Raman scattering study of magnetism in the kagome materials Fe₃Sn₂ and Co₃Sn₂S₂

Fe₃Sn₂ and Co₃Sn₂S₂ have triangularly coordinated layers of 3d transition metal ions sitting on a kagome network. Both compounds have Dirac and Weyl nodes in the band structure. Fe₃Sn₂ is ferromagnetic below 670 K, and the spins start to reorient from perpendicular to parallel to the kagome layer below 150 K. This reorientation was first observed by Mössbauer spectroscopy but has in general little influence on other observables such as thermal expansion or magnetization. In our Raman study we find anomalies in both line width and energy of the lowest A_1g phonon where the Sn atoms vibrate perpendicular to the Fe plane.
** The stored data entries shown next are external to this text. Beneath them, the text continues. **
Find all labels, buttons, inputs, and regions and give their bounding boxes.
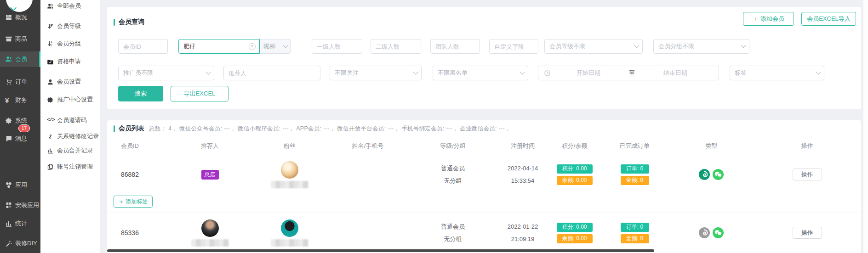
level-group-cell: 普通会员 无分组 — [409, 163, 497, 186]
sidebar-item-orders[interactable]: 订单 — [0, 74, 40, 90]
table-row: 85336 普通会员 无分组 2022-01-2 — [107, 213, 861, 253]
sidebar-item-apps[interactable]: 应用 — [0, 177, 40, 193]
chevron-down-icon — [741, 43, 746, 48]
add-tag-button[interactable]: ＋ 添加标签 — [114, 196, 153, 208]
members-icon — [5, 56, 12, 63]
search-button[interactable]: 搜索 — [118, 86, 163, 101]
message-icon — [5, 135, 12, 142]
stats-icon — [5, 220, 12, 227]
add-member-button[interactable]: ＋ 添加会员 — [743, 12, 794, 26]
sidebar-item-goods[interactable]: 商品 — [0, 31, 40, 47]
sidebar-item-overview[interactable]: 概况 — [0, 10, 40, 25]
horizontal-scrollbar-thumb[interactable] — [107, 249, 654, 252]
points-badge: 积分: 0.00 — [557, 223, 593, 232]
referrer-shop-badge: 总店 — [201, 170, 219, 180]
submenu-relation-log[interactable]: 关系链修改记录 — [40, 129, 100, 143]
col-completed-orders: 已完成订单 — [600, 142, 669, 150]
orders-badge: 订单: 0 — [621, 164, 649, 174]
col-member-id: 会员ID — [107, 142, 167, 150]
table-row: 86882 总店 普通会员 无分组 2022-04-14 15:33:54 — [107, 155, 861, 213]
row-action-button[interactable]: 操作 — [793, 169, 822, 180]
col-level-group: 等级/分组 — [409, 142, 497, 150]
member-type-cell — [669, 169, 753, 180]
submenu-member-level[interactable]: 会员等级 — [40, 19, 100, 33]
col-type: 类型 — [669, 142, 753, 150]
diy-icon — [5, 240, 12, 247]
row-action-button[interactable]: 操作 — [793, 227, 822, 239]
message-count-badge: 17 — [18, 124, 30, 132]
balance-badge: 余额: 0.00 — [557, 234, 593, 243]
register-date-range-picker[interactable]: 开始日期 至 结束日期 — [538, 66, 719, 80]
sidebar-item-members[interactable]: 会员 — [0, 51, 40, 67]
date-start-placeholder[interactable]: 开始日期 — [551, 69, 626, 77]
orders-amount-cell: 订单: 0 金额: 0 — [600, 164, 669, 185]
submenu-promotion-center[interactable]: 推广中心设置 — [40, 93, 100, 107]
overview-icon — [5, 14, 12, 21]
main-content: 会员查询 ＋ 添加会员 会员EXCEL导入 ✕ 昵称 — [100, 0, 868, 253]
col-register-time: 注册时间 — [497, 142, 549, 150]
folder-check-icon — [47, 58, 54, 65]
export-excel-button[interactable]: 导出EXCEL — [171, 86, 228, 101]
team-count-field[interactable] — [430, 39, 480, 54]
submenu-member-settings[interactable]: 会员设置 — [40, 75, 100, 89]
member-group-select[interactable]: 会员分组不限 — [653, 39, 749, 54]
submenu-account-cancel[interactable]: 账号注销管理 — [40, 160, 100, 174]
promoter-select[interactable]: 推广员不限 — [118, 66, 214, 80]
custom-field-field[interactable] — [489, 39, 538, 54]
submenu-member-group[interactable]: AZ 会员分组 — [40, 37, 100, 51]
tag-select[interactable]: 标签 — [730, 66, 824, 80]
blacklist-filter-select[interactable]: 不限黑名单 — [433, 66, 528, 80]
member-query-panel: 会员查询 ＋ 添加会员 会员EXCEL导入 ✕ 昵称 — [107, 7, 861, 109]
nickname-input[interactable]: ✕ — [178, 39, 260, 54]
apps-icon — [5, 181, 12, 189]
all-members-icon — [47, 3, 54, 10]
date-end-placeholder[interactable]: 结束日期 — [638, 69, 713, 77]
sidebar-item-messages[interactable]: 消息 17 — [0, 131, 40, 146]
vertical-scrollbar-track[interactable] — [863, 0, 868, 253]
wechat-icon — [713, 169, 724, 180]
goods-icon — [5, 35, 12, 43]
sidebar-item-diy[interactable]: 装修DIY — [0, 236, 40, 251]
level2-count-field[interactable] — [371, 39, 421, 54]
points-balance-cell: 积分: 0.00 余额: 0.00 — [549, 223, 600, 243]
referrer-avatar[interactable] — [201, 219, 219, 237]
amount-badge: 金额: 0 — [621, 176, 649, 185]
sidebar-item-install-apps[interactable]: 安装应用 — [0, 197, 40, 213]
referrer-field[interactable] — [223, 66, 320, 80]
orders-icon — [5, 78, 12, 85]
sidebar-item-statistics[interactable]: 统计 — [0, 216, 40, 231]
chevron-down-icon — [283, 43, 288, 48]
search-field-type-select[interactable]: 昵称 — [260, 39, 291, 54]
submenu-qualification[interactable]: 资格申请 — [40, 55, 100, 68]
member-excel-import-button[interactable]: 会员EXCEL导入 — [801, 12, 856, 26]
member-level-select[interactable]: 会员等级不限 — [544, 39, 643, 54]
register-time-cell: 2022-04-14 15:33:54 — [497, 163, 549, 186]
submenu-invite-code[interactable]: </> 会员邀请码 — [40, 113, 100, 127]
gear-icon — [47, 96, 54, 103]
orders-amount-cell: 订单: 0 金额: 0 — [600, 223, 669, 243]
level1-count-field[interactable] — [312, 39, 362, 54]
col-points-balance: 积分/余额 — [549, 142, 600, 150]
submenu-merge-record[interactable]: 会员合并记录 — [40, 144, 100, 157]
submenu-all-members[interactable]: 全部会员 — [40, 0, 100, 13]
sort-az-icon: AZ — [47, 40, 54, 47]
member-id-value: 86882 — [107, 171, 167, 178]
fan-avatar[interactable] — [281, 161, 298, 179]
query-panel-title: 会员查询 — [114, 18, 144, 26]
fan-avatar[interactable] — [281, 219, 298, 237]
title-accent-bar — [114, 125, 115, 132]
member-id-field[interactable] — [118, 39, 168, 54]
fan-cell — [253, 219, 326, 247]
sidebar-item-finance[interactable]: ¥ 财务 — [0, 92, 40, 108]
points-badge: 积分: 0.00 — [557, 164, 593, 174]
clear-input-icon[interactable]: ✕ — [249, 43, 256, 50]
chevron-down-icon — [634, 43, 639, 48]
copy-file-icon — [47, 163, 54, 170]
member-stats-text: 总数： 4， 微信公众号会员: ---， 微信小程序会员: ---， APP会员… — [149, 125, 511, 133]
blurred-referrer-name — [191, 239, 229, 247]
chevron-down-icon — [206, 69, 211, 74]
follow-filter-select[interactable]: 不限关注 — [330, 66, 422, 80]
system-icon — [5, 117, 12, 124]
chart-icon — [47, 147, 54, 154]
blurred-fan-name — [271, 181, 308, 188]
We interpret the anomaly in terms of an enhanced spin-phonon coupling below approximately 150 K. Co₃Sn₂S₂ starts ordering antiferromagnetically below 175 K and turns into a ferromagnet in the low-temperature limit. The spins are first in plane, and the order is nearly frustrated. Below 100 K the spins point along the c-axis and are parallel. The A_1g phonon couples strongly to a continuum as highlighted by the asymmetric Fano-type line shape. The asymmetry is maximal close to the magnetic transition. We argue that small changes of the lattice have an effect on the magnetism.